* RECORD EXTRACTS
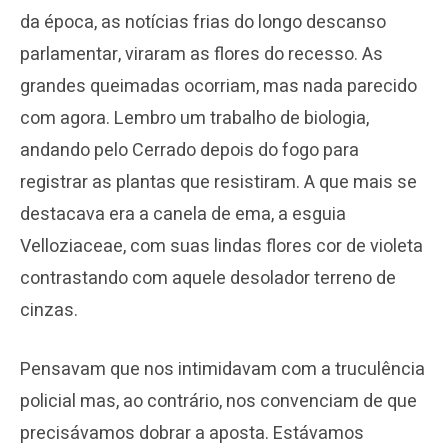
da época, as notícias frias do longo descanso
parlamentar, viraram as flores do recesso. As
grandes queimadas ocorriam, mas nada parecido
com agora. Lembro um trabalho de biologia,
andando pelo Cerrado depois do fogo para
registrar as plantas que resistiram. A que mais se
destacava era a canela de ema, a esguia
Velloziaceae, com suas lindas flores cor de violeta
contrastando com aquele desolador terreno de
cinzas.
Pensavam que nos intimidavam com a truculência
policial mas, ao contrário, nos convenciam de que
precisávamos dobrar a aposta. Estávamos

* GOAL OF THE EXERCISE
A word-for-word copy of the data, without its pictures, is what is needed.

* SOLUTION FOR THIS TASK
da época, as notícias frias do longo descanso
parlamentar, viraram as flores do recesso. As
grandes queimadas ocorriam, mas nada parecido
com agora. Lembro um trabalho de biologia,
andando pelo Cerrado depois do fogo para
registrar as plantas que resistiram. A que mais se
destacava era a canela de ema, a esguia
Velloziaceae, com suas lindas flores cor de violeta
contrastando com aquele desolador terreno de
cinzas.
Pensavam que nos intimidavam com a truculência
policial mas, ao contrário, nos convenciam de que
precisávamos dobrar a aposta. Estávamos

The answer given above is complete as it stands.